Sportfreunde Ricklingen
- Full name: Sportfreunde Ricklingen von 1906 e.V.
- Founded: 1906
- Ground: Beekestadion
- Capacity: 3,000
- Chairman: Dieter Maetz
- Manager: Alexander Repschläger
- League: Kreisliga Hannover (VIII)
- 2015–16: Bezirksliga Hannover 2 (VII), 16th (relegated)
| Home colours | Away colours |

= Sportfreunde Ricklingen =

German football club

The Sportfreunde Ricklingen is a German association football club from the Ricklingen suburb of Hanover, Lower Saxony.

The club's greatest success has been to earn promotion to the tier three Regionalliga Nord in 1996, where it played for three seasons.
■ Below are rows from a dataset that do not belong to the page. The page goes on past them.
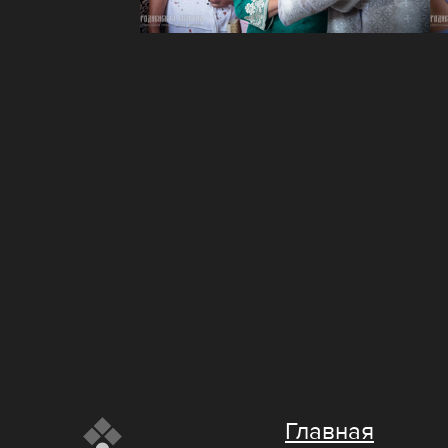
Главная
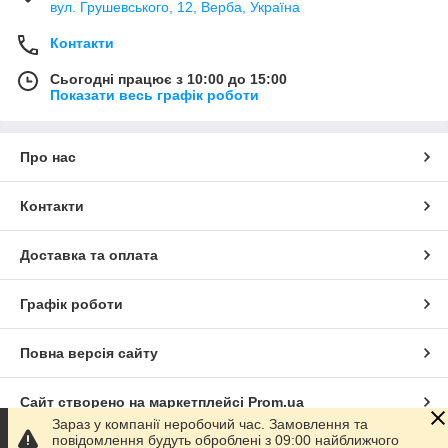
вул. Грушевського, 12, Верба, Україна
Контакти
Сьогодні працює з 10:00 до 15:00
Показати весь графік роботи
Про нас
Контакти
Доставка та оплата
Графік роботи
Повна версія сайту
Сайт створено на маркетплейсі
Prom.ua
Зараз у компанії неробочий час. Замовлення та
повідомлення будуть оброблені з 09:00 найближчого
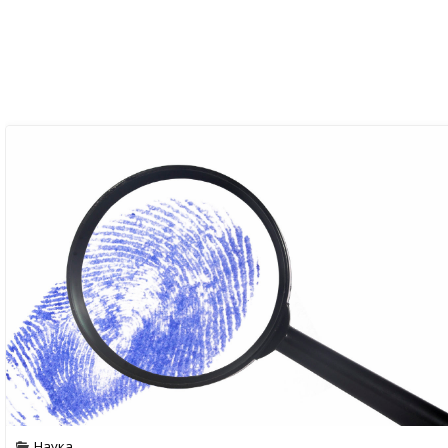
Наука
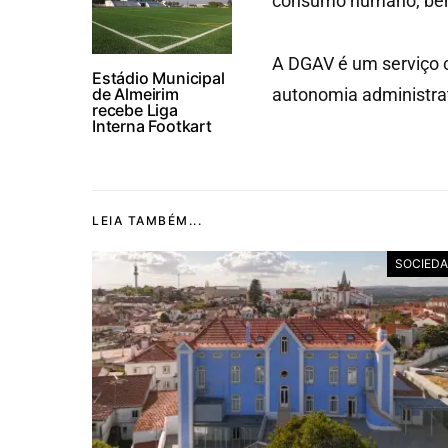
consumo humano, bem 
A DGAV é um serviço c
Estádio Municipal
de Almeirim
autonomia administrat
recebe Liga
Interna Footkart
LEIA TAMBÉM...
SOCIED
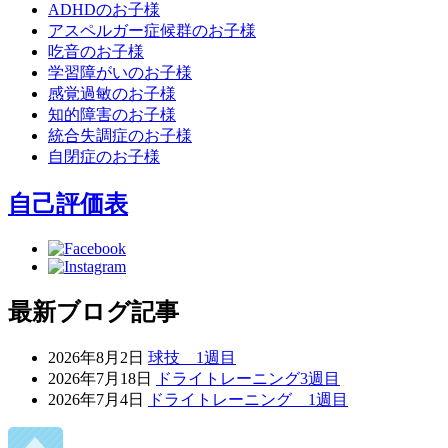
ADHDのお子様
アスペルガー症候群のお子様
吃音のお子様
学習障がいのお子様
感覚過敏のお子様
知的障害のお子様
統合失調症のお子様
自閉症のお子様
自己評価表
最新ブログ記事
2026年8月2日
球技 1週目
2026年7月18日
ドライトレーニング3週目
2026年7月4日
ドライトレーニング 1週目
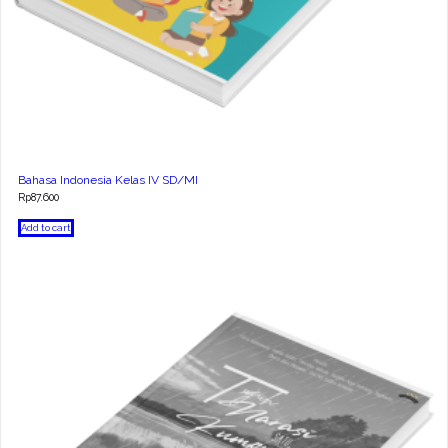
Bahasa Indonesia Kelas IV SD/MI
Rp
87.600
Add to cart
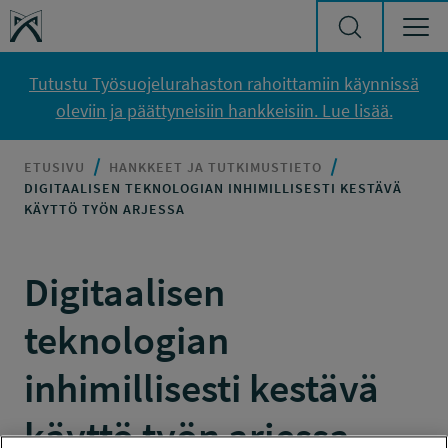
Siirry sisältöön
Työsuojelurahasto
Tutustu Työsuojelurahaston rahoittamiin käynnissä
oleviin ja päättyneisiin hankkeisiin. Lue lisää.
ETUSIVU
HANKKEET JA TUTKIMUSTIETO
DIGITAALISEN TEKNOLOGIAN INHIMILLISESTI KESTÄVÄ
KÄYTTÖ TYÖN ARJESSA
Digitaalisen
teknologian
inhimillisesti kestävä
käyttö työn arjessa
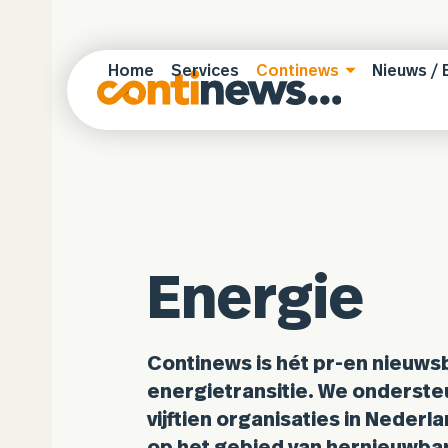
Skip
to
content
Home
Services
Continews
Nieuws / 
Energie
Continews is hét pr-en nieuws
energietransitie. We onderst
vijftien organisaties in Nederla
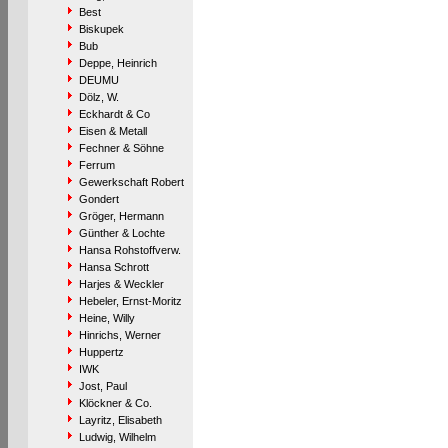
Best
Biskupek
Bub
Deppe, Heinrich
DEUMU
Dölz, W.
Eckhardt & Co
Eisen & Metall
Fechner & Söhne
Ferrum
Gewerkschaft Robert
Gondert
Gröger, Hermann
Günther & Lochte
Hansa Rohstoffverw.
Hansa Schrott
Harjes & Weckler
Hebeler, Ernst-Moritz
Heine, Willy
Hinrichs, Werner
Huppertz
IWK
Jost, Paul
Klöckner & Co.
Layritz, Elisabeth
Ludwig, Wilhelm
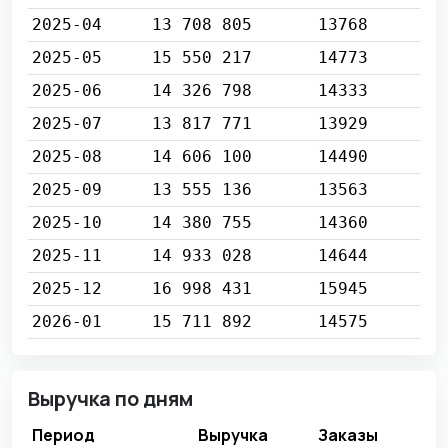
2025-04
13 708 805
13768
2025-05
15 550 217
14773
2025-06
14 326 798
14333
2025-07
13 817 771
13929
2025-08
14 606 100
14490
2025-09
13 555 136
13563
2025-10
14 380 755
14360
2025-11
14 933 028
14644
2025-12
16 998 431
15945
2026-01
15 711 892
14575
Выручка по дням
Период
Выручка
Заказы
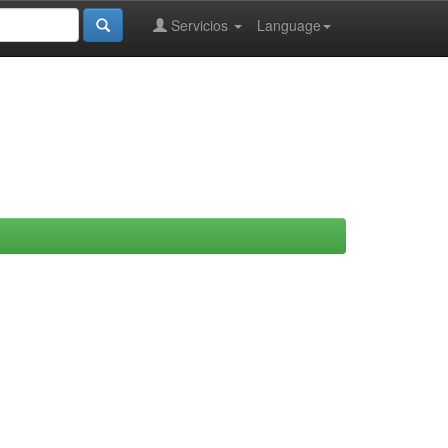
Servicios
Language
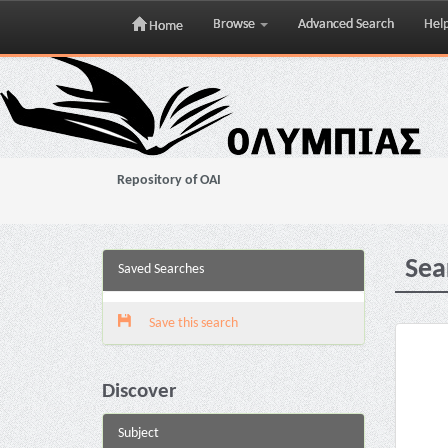
Browse
Advanced Search
Hel
Home
Skip
navigation
Repository of OAI
Sea
Saved Searches
Save this search
Discover
Subject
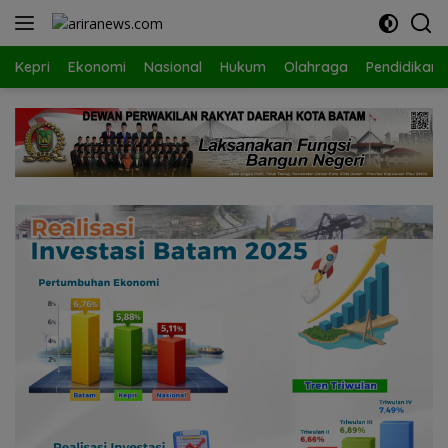
Langsung
ke
konten
Kepri
Ekonomi
Nasional
Hukum
Olahraga
Pendidikan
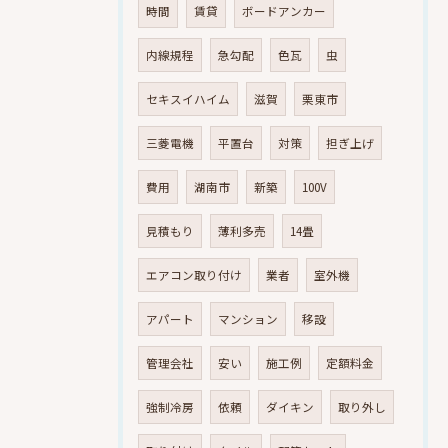
時間
賃貸
ボードアンカー
内線規程
急勾配
色瓦
虫
セキスイハイム
滋賀
栗東市
三菱電機
平置台
対策
担ぎ上げ
費用
湖南市
新築
100V
見積もり
薄利多売
14畳
エアコン取り付け
業者
室外機
アパート
マンション
移設
管理会社
安い
施工例
定額料金
強制冷房
依頼
ダイキン
取り外し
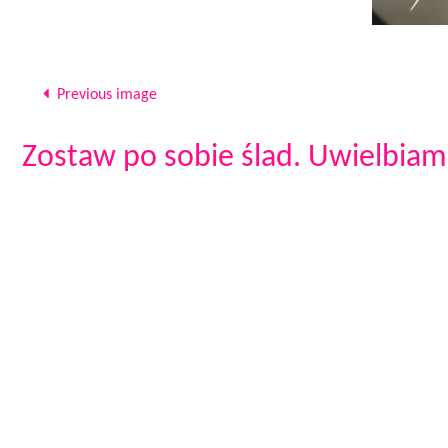
Previous image
Zostaw po sobie ślad. Uwielbiam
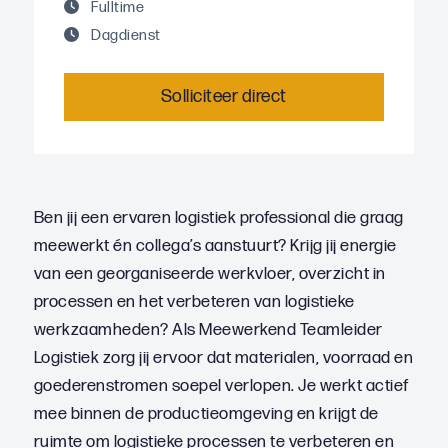
Fulltime
Dagdienst
Solliciteer direct
Ben jij een ervaren logistiek professional die graag
meewerkt én collega’s aanstuurt? Krijg jij energie
van een georganiseerde werkvloer, overzicht in
processen en het verbeteren van logistieke
werkzaamheden? Als Meewerkend Teamleider
Logistiek zorg jij ervoor dat materialen, voorraad en
goederenstromen soepel verlopen. Je werkt actief
mee binnen de productieomgeving en krijgt de
ruimte om logistieke processen te verbeteren en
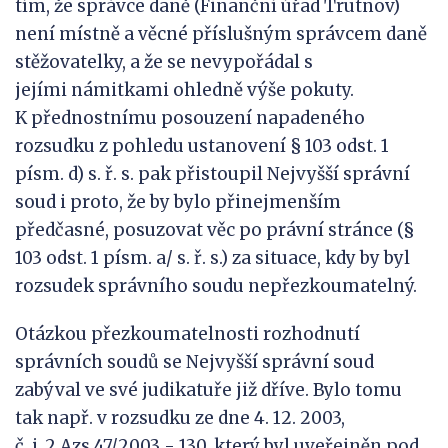
tím, že správce daně (Finanční úřad Trutnov)
není místně a věcné příslušným správcem daně
stěžovatelky, a že se nevypořádal s
jejími námitkami ohledně výše pokuty.
K přednostnímu posouzení napadeného
rozsudku z pohledu ustanovení § 103 odst. 1
písm. d) s. ř. s. pak přistoupil Nejvyšší správní
soud i proto, že by bylo přinejmenším
předčasné, posuzovat věc po právní stránce (§
103 odst. 1 písm. a/ s. ř. s.) za situace, kdy by byl
rozsudek správního soudu nepřezkoumatelný.
Otázkou přezkoumatelnosti rozhodnutí
správních soudů se Nejvyšší správní soud
zabýval ve své judikatuře již dříve. Bylo tomu
tak např. v rozsudku ze dne 4. 12. 2003,
č. j. 2 Azs 47/2003 - 130, který byl uveřejněn pod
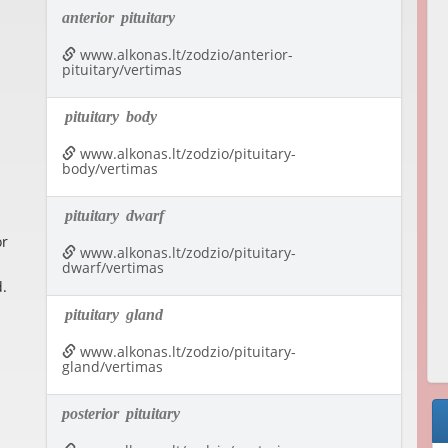
anterior
pituitary
www.alkonas.lt/zodzio/anterior-
pituitary/vertimas
pituitary
body
www.alkonas.lt/zodzio/pituitary-
body/vertimas
pituitary
dwarf
or
www.alkonas.lt/zodzio/pituitary-
dwarf/vertimas
d.
pituitary
gland
www.alkonas.lt/zodzio/pituitary-
gland/vertimas
posterior
pituitary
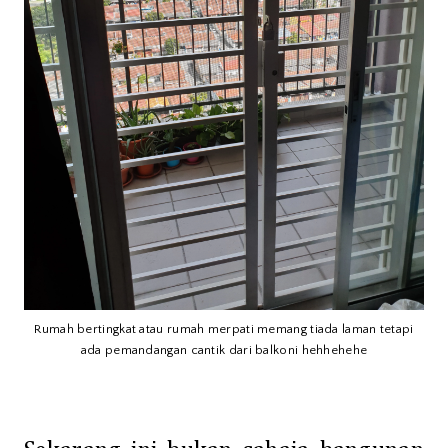
Rumah bertingkat atau rumah merpati memang tiada laman tetapi
ada pemandangan cantik dari balkoni hehhehehe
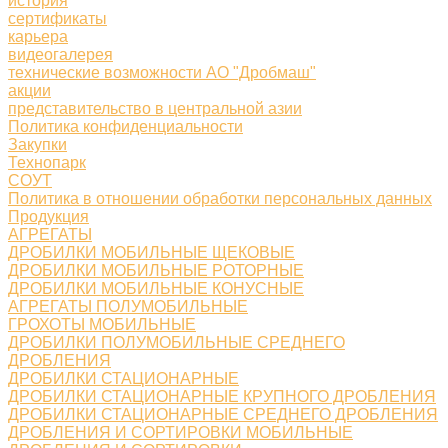
история
сертификаты
карьера
видеогалерея
технические возможности АО "Дробмаш"
акции
представительство в центральной азии
Политика конфиденциальности
Закупки
Технопарк
СОУТ
Политика в отношении обработки персональных данных
Продукция
АГРЕГАТЫ
ДРОБИЛКИ МОБИЛЬНЫЕ ЩЕКОВЫЕ
ДРОБИЛКИ МОБИЛЬНЫЕ РОТОРНЫЕ
ДРОБИЛКИ МОБИЛЬНЫЕ КОНУСНЫЕ
АГРЕГАТЫ ПОЛУМОБИЛЬНЫЕ
ГРОХОТЫ МОБИЛЬНЫЕ
ДРОБИЛКИ ПОЛУМОБИЛЬНЫЕ СРЕДНЕГО
ДРОБЛЕНИЯ
ДРОБИЛКИ СТАЦИОНАРНЫЕ
ДРОБИЛКИ СТАЦИОНАРНЫЕ КРУПНОГО ДРОБЛЕНИЯ
ДРОБИЛКИ СТАЦИОНАРНЫЕ СРЕДНЕГО ДРОБЛЕНИЯ
ДРОБЛЕНИЯ И СОРТИРОВКИ МОБИЛЬНЫЕ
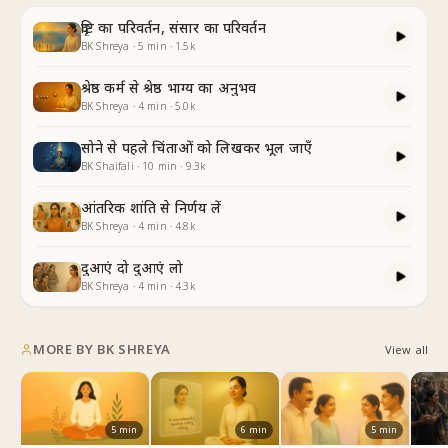
दृष्टि का परिवर्तन, संसार का परिवर्तन
BK Shreya
·
5
min
·
1.5k
श्रेष्ठ कर्म से श्रेष्ठ भाग्य का अनुभव
BK Shreya
·
4
min
·
5.0k
सोने से पहले चिंताओं को लिखकर भूल जाएँ
BK Shaifali
·
10
min
·
9.3k
आंतरिक शांति से निर्णय लें
BK Shreya
·
4
min
·
4.8k
दुआएं दो दुआएं लो
BK Shreya
·
4
min
·
4.3k
MORE BY
BK SHREYA
View all
6
min
5
min
5
min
The club has also made two appearances in the first round of the DFB-Pokal, the German Cup.

==History==
The club was formed in 1906 as the Freie Turner Ricklingen. The club was outlawed by the Nazis in 1933 but reformed in 1945, now under the current name Sportfreunde Ricklingen.

In 1958 the club won promotion to the highest football league in Lower Saxony, the tier two Amateur-Oberliga Niedersachsen and played at this level until 1964 when the league was reduced from two to one division. A period of three decades followed in which Ricklinge did not play at the highest level of Lower Saxony football.

The team's second rise began in 1993 with promotion to the tier four Verbandsliga Niedersachsen. It finished sixth in the league in 1993–94 which qualified it for the new Oberliga Niedersachsen/Bremen which was established when the Regionalligas were re-formed as the new third tier of the league system in 1994. Sportfreunde came fourth in the Oberliga in its first season there but won the league the season after and won promotion to the Regionalliga Nord. In this era the club also took part in the first round of the DFB-Pokal on two occasions, in 1992–93 and 1993–94, reaching the third round in its first appearance.

Sportfreunde played at Regionalliga level for three seasons, with an eleventh place in 1996–97 as its best result. The team's results declined after this and the club was relegated from the Regionalliga again in 1999. It was relegated from the Oberliga the season after when it came only sixteenth and found itself in the western division of the Verbandsliga Niedersachsen for 2000–01 where it finished one rank above a relegation spot. The following season it came only seventeenth in the Verbandsliga and was relegated from this league, too.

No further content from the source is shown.